This was fairly simple to begin with, but I did it in two separate steps which I'm certain can be combined. I just need a bit of direction (and maybe some reassurance).
I prepared a mushroom tomato sauce for pasta. Here's what I did:
STEP 1: I had fresh San Marzano tomatoes which I skinned (blanched briefly, immersed in ice water, etc.), removed the cores and quartered. Heated some olive oil, added the tomatoes, a small amount of salt and dried oregano, and cooked them down a bit. When they softened, I crushed them with a potato masher (a Scott Conant technique I've used before) and let them simmer briefly.

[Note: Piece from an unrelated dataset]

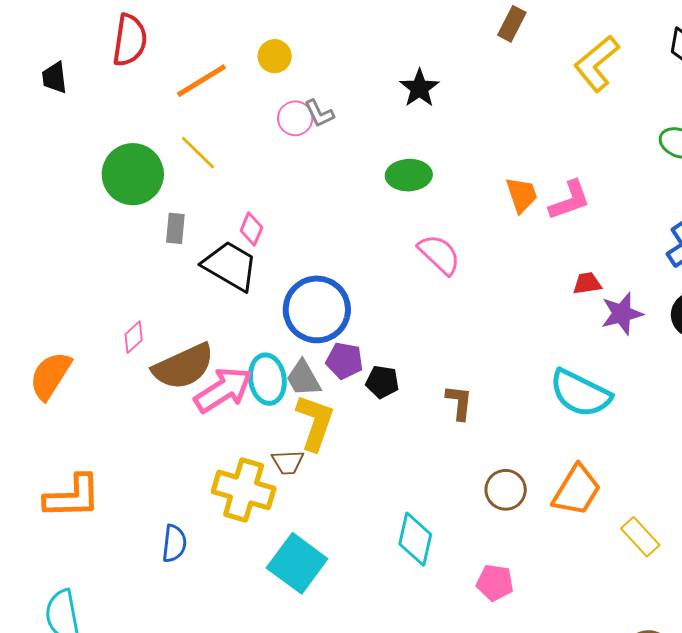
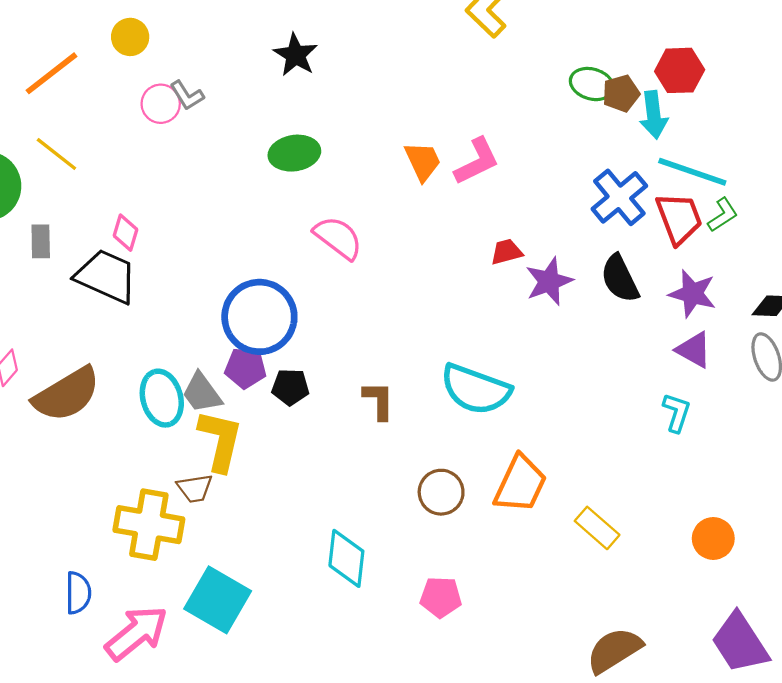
blue circle: (317, 309) -> (259, 317), moved
pink arrow: (223, 390) -> (136, 633), moved
cyan semicircle: (580, 393) -> (476, 389), moved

STEP 2: In a separate pan I heated some olive oil and butter, added some chopped garlic, then added a variety of fresh, sliced mushrooms (crimini, shitake, royal trumpet and oyster) along with some rehydrated porcinis which I'd chopped. I added some thyme and cooked the mushrooms until they were nicely browned. I added some white wine and simmered it until most of the wine had evaporated. Then I added the tomatoes to the pot with the mushrooms along with some of the water the porcinis had soaked in, and let the whole thing simmer for about 45 minutes. The finished sauce was delicious.
However, I've got to believe I could have done this all in one pot instead of two. The reason I didn't simply add the uncooked tomatoes to the mushrooms was because I wasn't sure how to break them down. And this is really the gist of my dilemma. I didn't want to crush the tomatoes in the pot containing the mushrooms because I didn't want to crush the mushrooms. And I thought I'd be sacrificing the texture of the tomatoes if I crushed them before cooking and added them to the pot raw. Conversely, adding the raw mushrooms to the pot with the tomatoes didn't make any sense to me at all because they couldn't brown properly.
So my question is, what would have been the best way for me to end up with the same delicious, beautifully textured sauce without having to use two separate pots?